Please allow me to expand upon this a little bit:
As early as the mid-1800's the trusts and tycoons had been trying, without success, for decades to have the SCOTUS declare corporations people. In Santa Clara County v. Southern Pacific Railroad, 118 U.S. 394 (1886), the Supreme Court recognized corporations as persons for the purposes of the Fourteenth Amendment.
In 2003, the SCOTUS declared corporate funding cannot be limited under the First Amendment, in 2010 SCOTUS declared money to be speech and removed all limits to corporate spending on lobbying.
The corporate person-hood aspect of the campaign finance debate turns on Buckley v. Valeo (1976) and Citizens United (2010): Buckley ruled that political spending is protected by the First Amendment right to free speech, while Citizens United ruled that corporate political spending is protected, holding that corporations have a First Amendment right to free speech.

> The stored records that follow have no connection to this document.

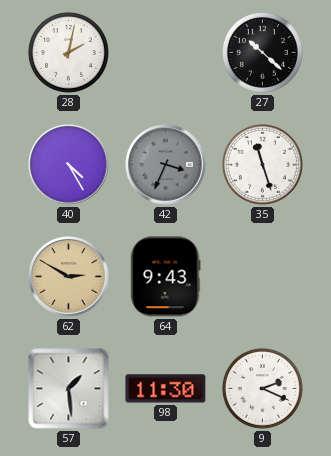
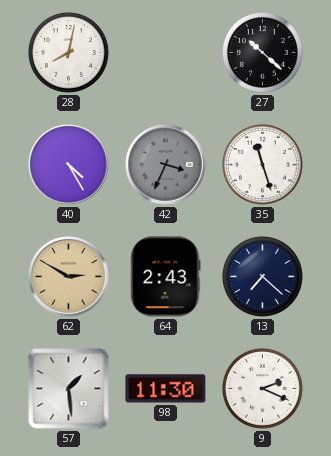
28: 2:02 -> 8:02
64: 9:43 -> 2:43
13: none -> 7:22
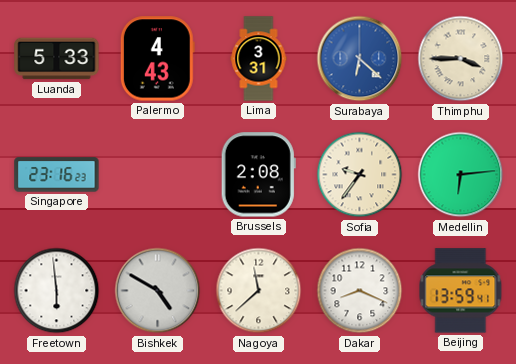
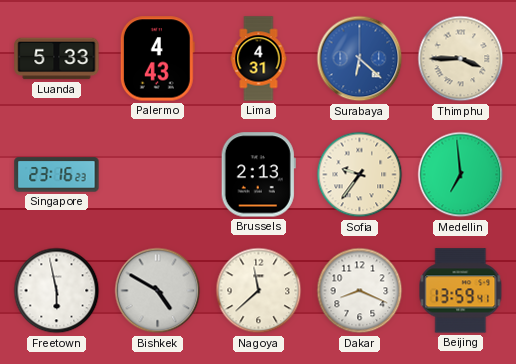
Lima: 3:31 -> 4:31
Brussels: 2:08 -> 2:13
Medellin: 6:14 -> 6:59
Freetown: 5:59 -> 5:58
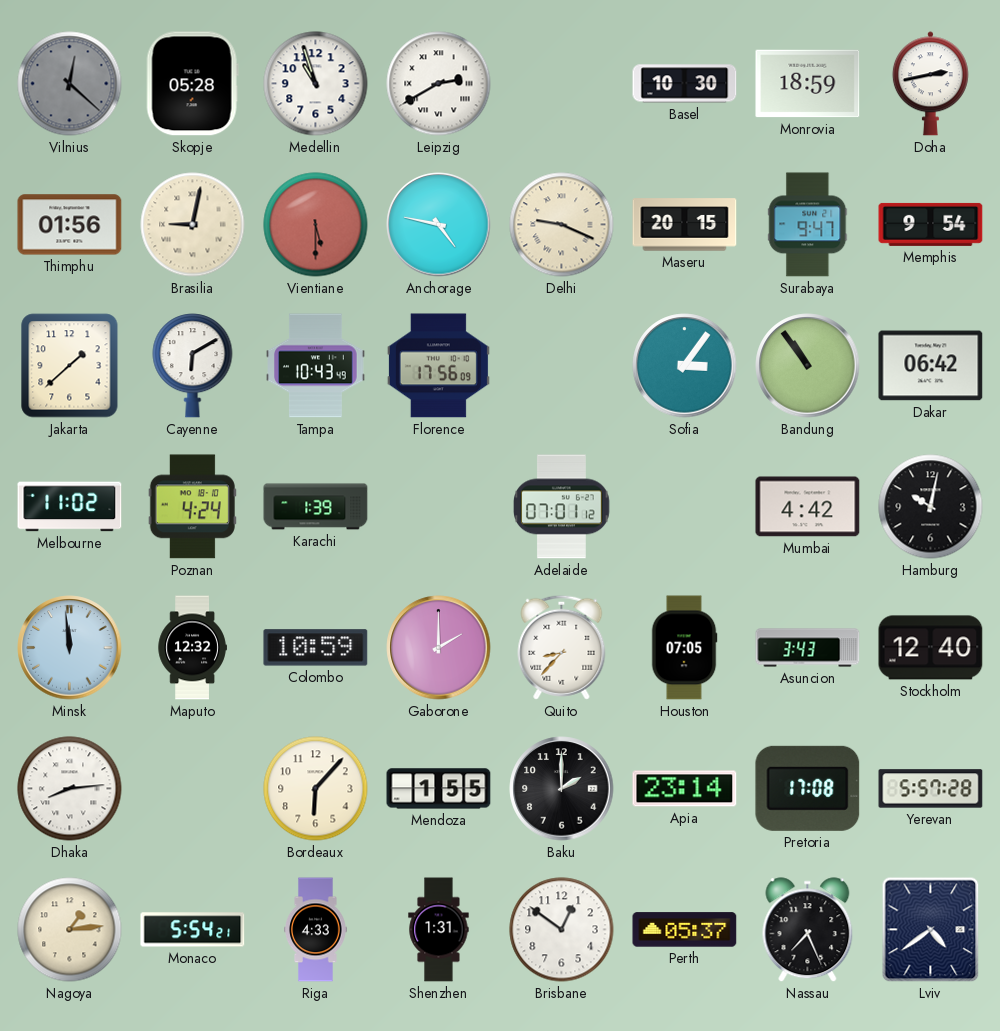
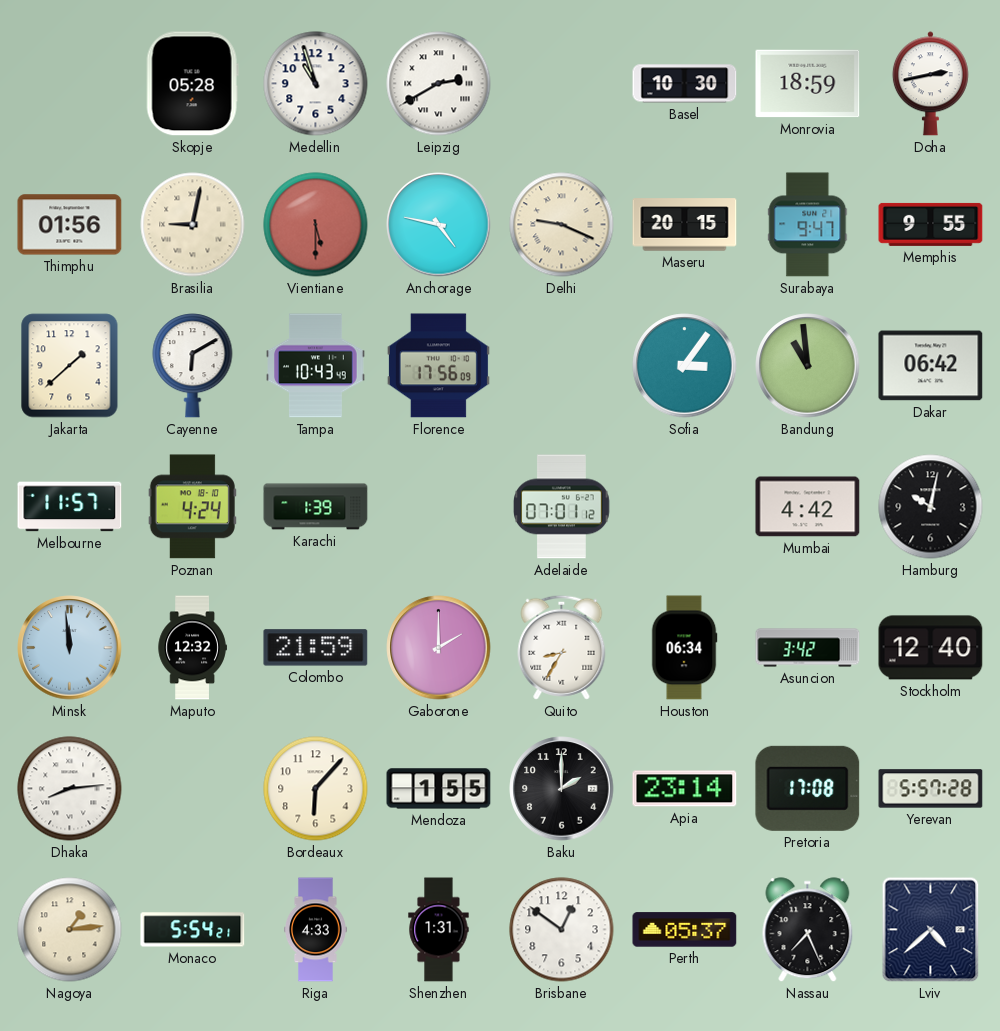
Vilnius: 12:22 -> none
Memphis: 9:54 -> 9:55
Bandung: 10:54 -> 10:59
Melbourne: 11:02 -> 11:57
Colombo: 10:59 -> 21:59
Quito: 8:37 -> 8:35
Houston: 07:05 -> 06:34
Asuncion: 3:43 -> 3:42
Lviv: 4:39 -> 4:38
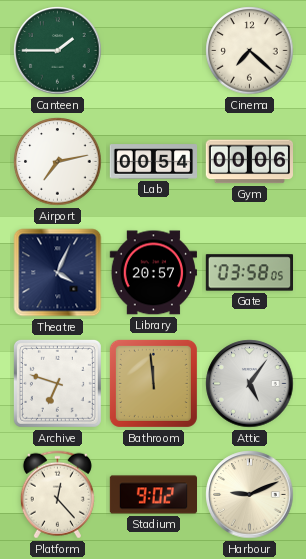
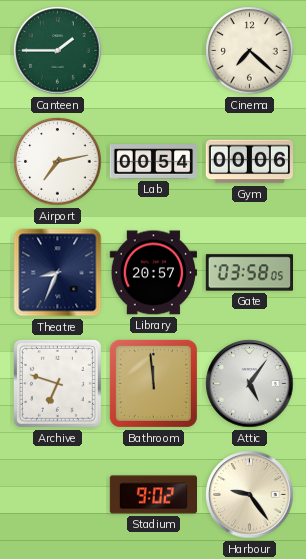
Theatre: 4:04 -> 8:34
Platform: 12:23 -> none
Harbour: 9:11 -> 9:24
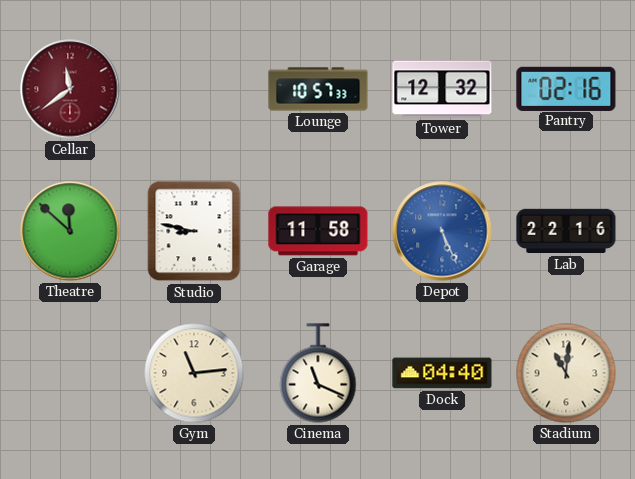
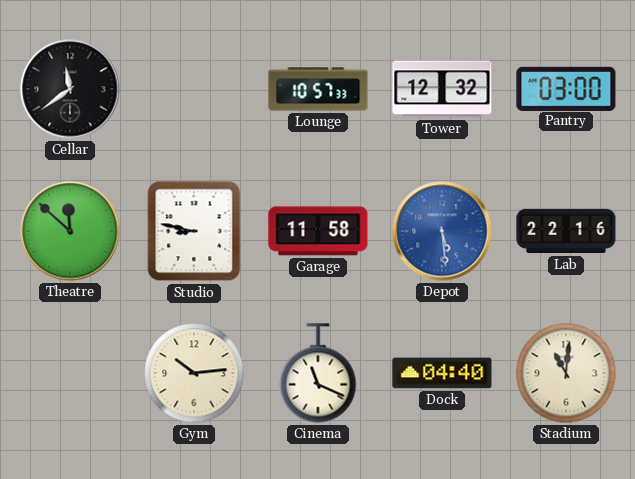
Cellar dial: burgundy -> black
Pantry: 02:16 -> 03:00
Depot: 5:26 -> 5:29
Gym: 11:14 -> 10:14
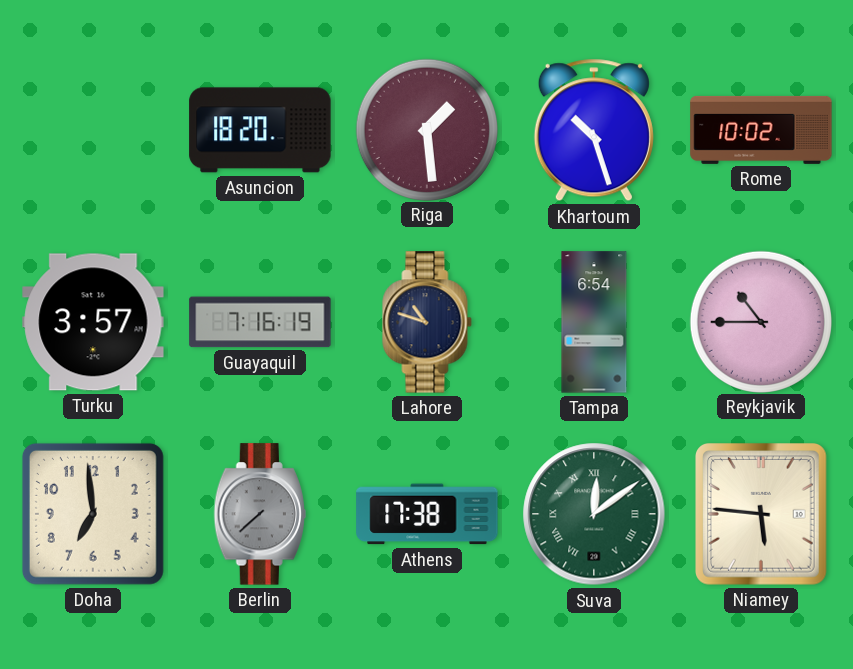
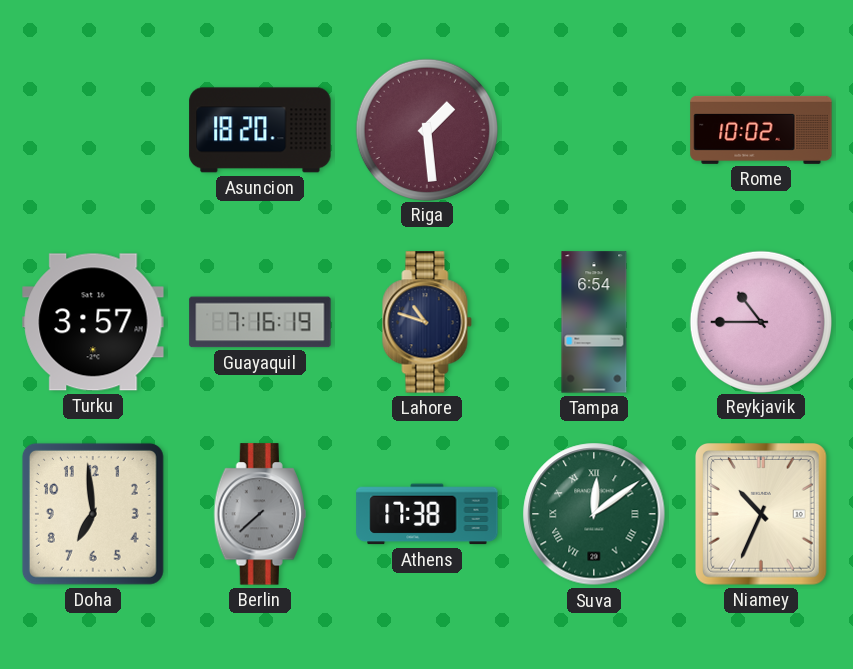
Khartoum: 10:27 -> none
Niamey: 5:46 -> 10:34
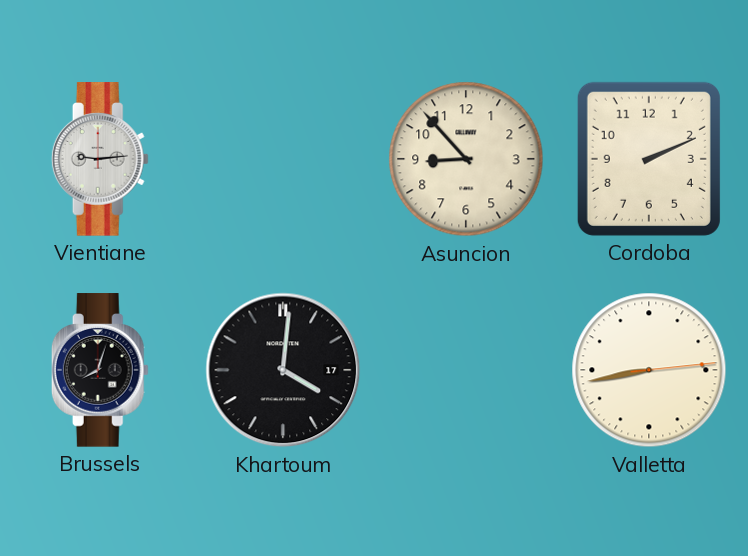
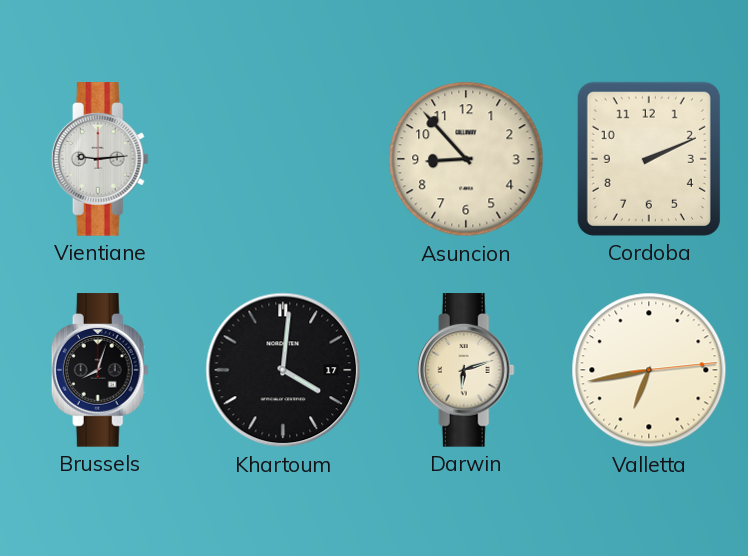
Darwin: none -> 6:12
Valletta: 8:43 -> 6:43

Result: corporations, government licensed creatures, now have become the government, by using their wealth to "unfairly influence elections." This lead to the first stirrings of unrest in the civil populous, most notably the 'Occupy Wall Street' demonstrations, citing no faith in their elected officials because of the undue power wielded by corporations and special interest groups to influence law makers.
Now, protected by the very institutions that had been in place to protect people, citizens of the United States are denied at least two of the traditional corner stones of a democracy. Those foundations stones being the Ballot and Jury box.
Timeline:
-Tillman Act of 1907, banned corporate political contributions to national campaigns.
-Federal Election Campaign Act of 1971, landmark campaign financing legislation.
-Buckley v. Valeo (1976) upheld limits on campaign contributions, but held that spending money to influence elections is protected speech as in the first amendment.
-First National Bank of Boston v. Bellotti (1978) upheld the rights of corporations to spend money in non-candidate elections (i.e. ballot initiatives and referendums).
-Austin v. Michigan Chamber of Commerce (1990) upheld the right of the state of Michigan to prohibit corporations from using money from their corporate treasuries to support or oppose candidates in elections, noting that "[c]orporate wealth can unfairly influence elections."
-Bipartisan Campaign Reform Act of 2002 (McCain–Feingold), banned corporate funding of issue advocacy ads that mentioned candidates close to an election.
-McConnell v. Federal Election Commission (2003), substantially upheld McCain–Feingold.
-Federal Election Commission v. Wisconsin Right to Life, Inc. (2007) weakened McCain–Feingold, but upheld core of McConnell.
-Citizens United v. Federal Election Commission (2010) the Supreme Court of the United States held that corporate funding of independent political broadcasts in candidate elections cannot be limited under the First Amendment, overruling Austin (1990) and partly overruling McConnell (2003).